I went through a whole bunch of things like trying to return String instead of &str from into(), but that only caused conversion issues down the line with a map() of String -> &str. Having the tuple correct from the start is the easiest thing, rather than fighting the compiler at every turn after that.

-- update--

Ok, so I went back to a (String,String) tuple in the into() function for the enum. It turns out that there is an "owned" version of the url::form_urlencoded::serialize() function which this is compatible with.
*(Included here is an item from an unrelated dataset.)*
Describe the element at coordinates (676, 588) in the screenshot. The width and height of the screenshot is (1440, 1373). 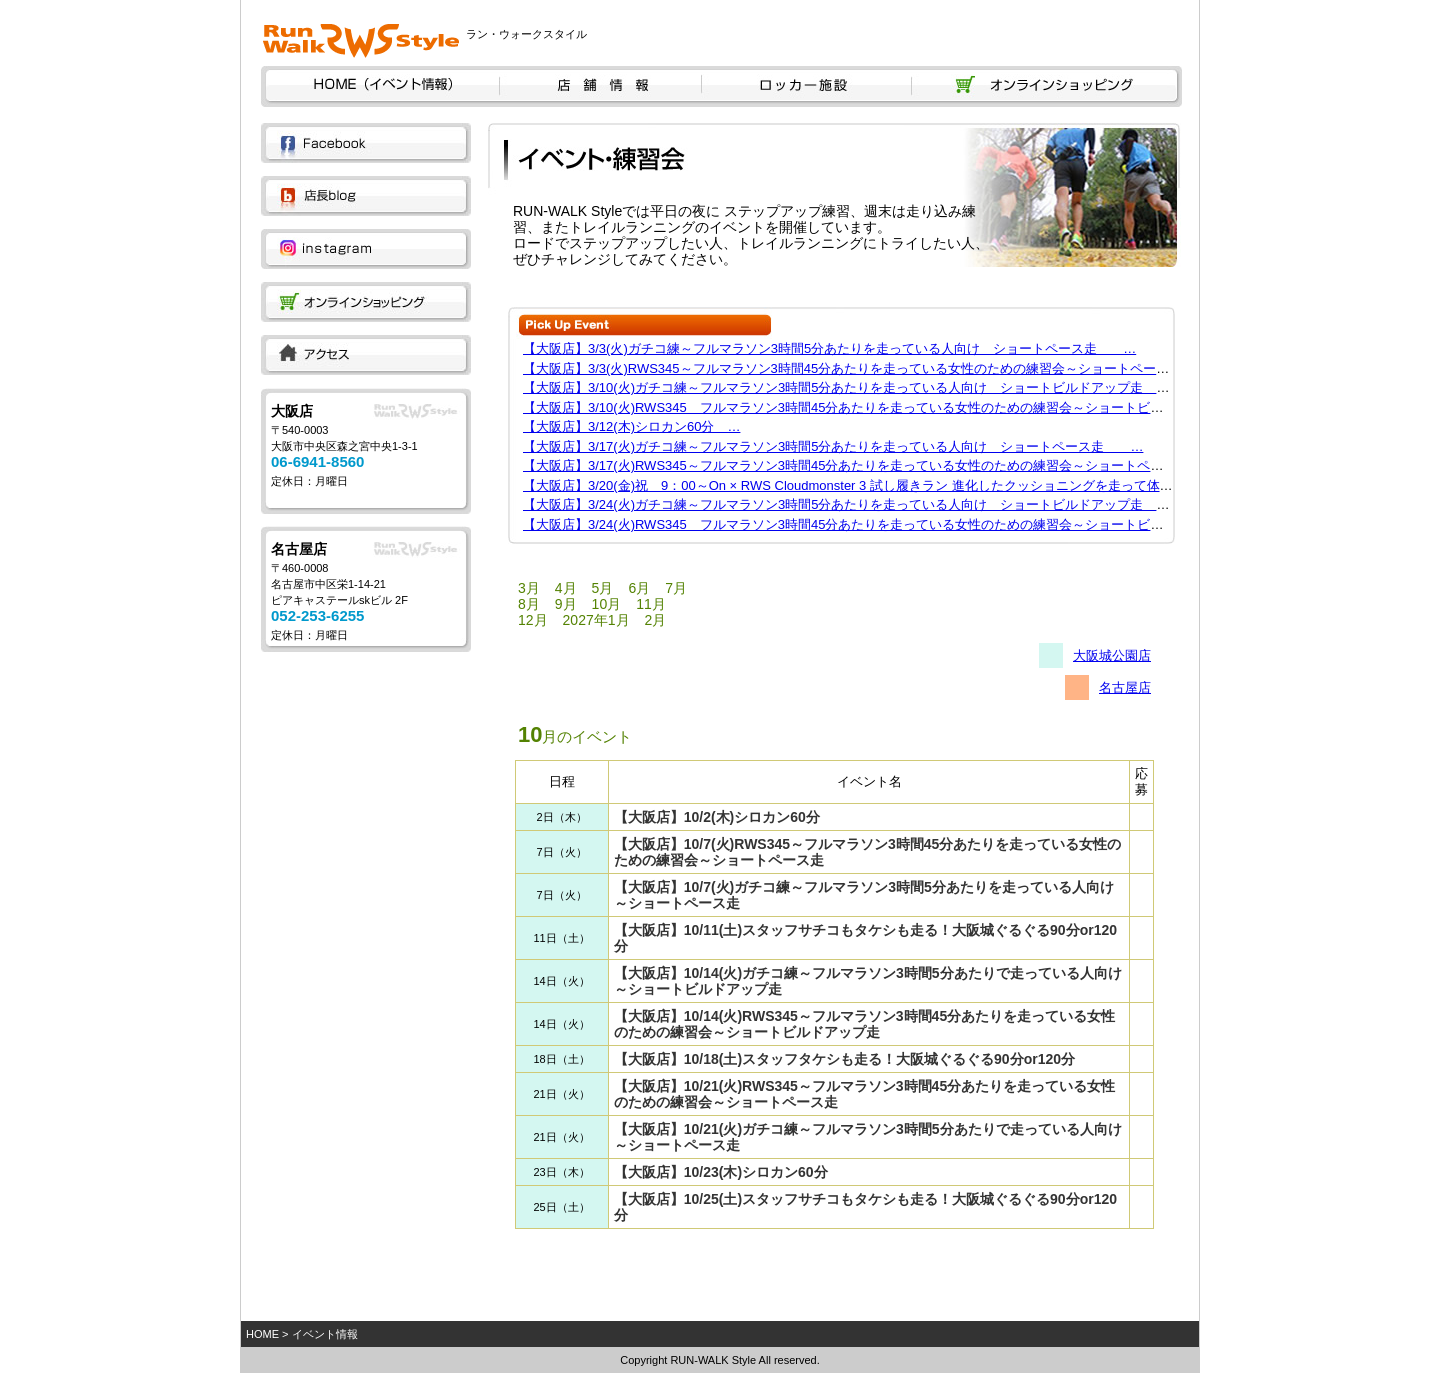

pub fn serialize_owned(pairs: &[(String, String)]) -> String

But, now I'm also trying to use the same pattern for the query string in the hyper::URL, specifically:

fn set_query_from_pairs<'a, I>(&mut self, pairs: I) 
    where I: Iterator<Item=(&'a str, &'a str)>

and then I try to use map() on the iterator that I have from the (String,String) tuple:

params: Iterator<Item=(String, String)>

url.set_query_from_pairs(params.map(|x: (String, String)| -> 
    (&str, &str) { let (ref k, ref v) = x; (k, v) } ));

But this gets error: x.0 does not live long enough. Ref seems correct in this case, right? If I don't use ref, then it's k/v that don't live long enough. Is there something 'simple' that I'm missing in this?

1

1 Answers

3
votes

It is not really clear why you can't do this:

enum Param<'a> {
   MyBool(bool),
   MyLong(i64),
   MyStr(&'a str),
}

impl<'a> Param<'a> {
    fn into(self) -> (&'static str, String) {
        match self {
            Param::MyBool(b) => ("my_bool", b.to_string()),
            Param::MyLong(i) => ("my_long", i.to_string()),
            Param::MyStr(s) => ("my_str", s.into()),
        }
    }
}

(into() for &str -> String conversion is slightly more efficient than to_string())

You can always get a &str from String, e.g. with deref coercion or explicit slicing.